**Exercise aim**
Which lines have the string "Products"? Copy all of them from the entries below.

**Available data**
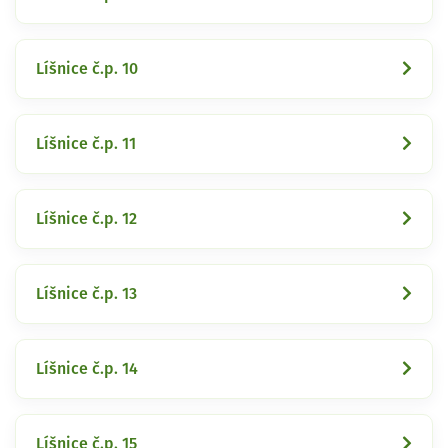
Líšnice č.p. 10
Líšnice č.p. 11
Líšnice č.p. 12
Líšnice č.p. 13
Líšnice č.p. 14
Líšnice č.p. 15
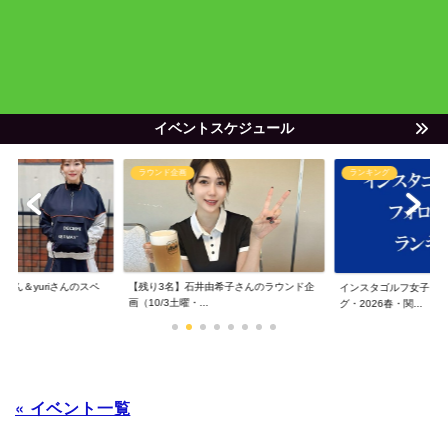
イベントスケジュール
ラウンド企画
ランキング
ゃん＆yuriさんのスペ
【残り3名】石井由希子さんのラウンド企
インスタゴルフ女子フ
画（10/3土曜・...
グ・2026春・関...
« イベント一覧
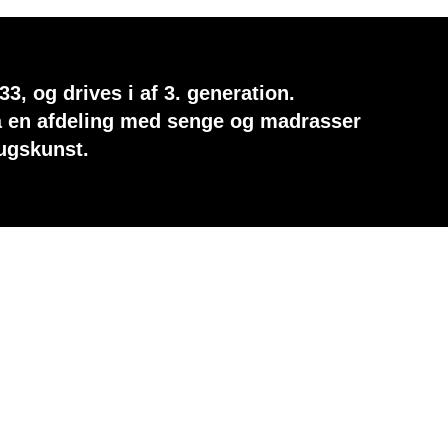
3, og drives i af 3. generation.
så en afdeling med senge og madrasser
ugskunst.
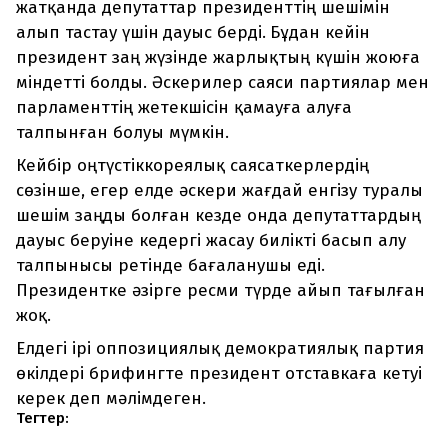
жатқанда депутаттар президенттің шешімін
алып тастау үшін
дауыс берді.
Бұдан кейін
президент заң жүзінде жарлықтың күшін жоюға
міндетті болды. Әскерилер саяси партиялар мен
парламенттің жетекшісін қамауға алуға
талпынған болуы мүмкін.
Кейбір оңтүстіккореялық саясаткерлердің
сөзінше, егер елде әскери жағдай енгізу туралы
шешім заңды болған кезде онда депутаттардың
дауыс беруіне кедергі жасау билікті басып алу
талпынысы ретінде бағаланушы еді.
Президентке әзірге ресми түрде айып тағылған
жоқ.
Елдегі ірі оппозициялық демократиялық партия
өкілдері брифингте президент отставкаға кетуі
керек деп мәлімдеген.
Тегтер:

==

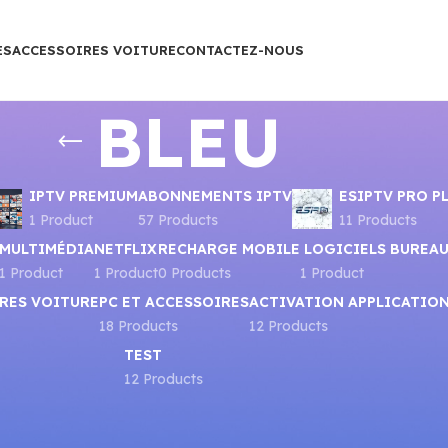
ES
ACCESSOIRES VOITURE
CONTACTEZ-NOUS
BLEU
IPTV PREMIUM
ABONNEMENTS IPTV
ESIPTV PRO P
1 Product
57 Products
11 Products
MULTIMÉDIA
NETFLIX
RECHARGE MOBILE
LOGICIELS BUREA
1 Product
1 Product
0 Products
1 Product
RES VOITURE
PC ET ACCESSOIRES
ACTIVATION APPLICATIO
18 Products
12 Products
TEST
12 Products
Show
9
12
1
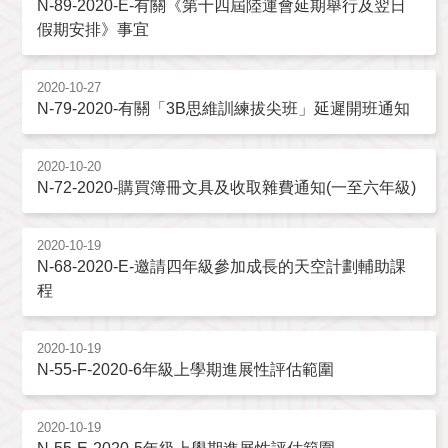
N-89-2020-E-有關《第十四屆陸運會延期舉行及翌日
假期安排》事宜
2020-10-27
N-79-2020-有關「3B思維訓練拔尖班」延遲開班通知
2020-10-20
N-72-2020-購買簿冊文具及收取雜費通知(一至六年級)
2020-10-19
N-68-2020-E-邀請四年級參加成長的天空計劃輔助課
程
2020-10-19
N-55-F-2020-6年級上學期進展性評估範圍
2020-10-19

---

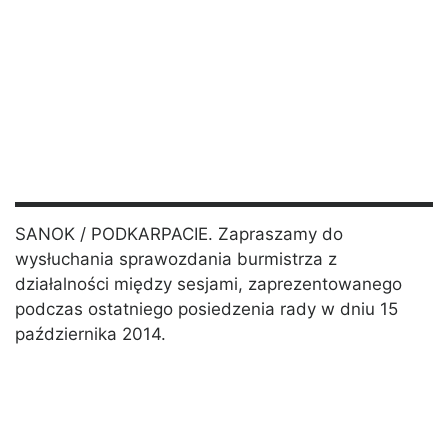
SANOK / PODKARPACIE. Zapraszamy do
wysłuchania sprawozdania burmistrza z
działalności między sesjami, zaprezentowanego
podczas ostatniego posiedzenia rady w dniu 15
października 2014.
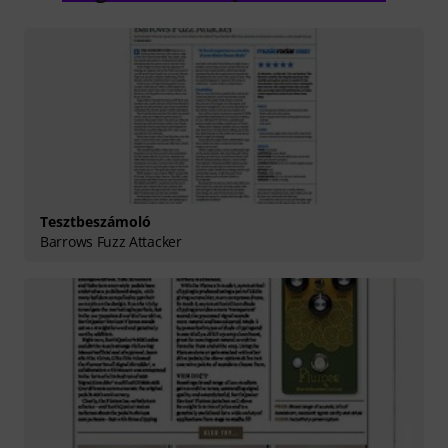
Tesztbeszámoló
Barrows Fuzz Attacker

**The answer**
57 Products
11 Products
0 Products
18 Products
12 Products
12 Products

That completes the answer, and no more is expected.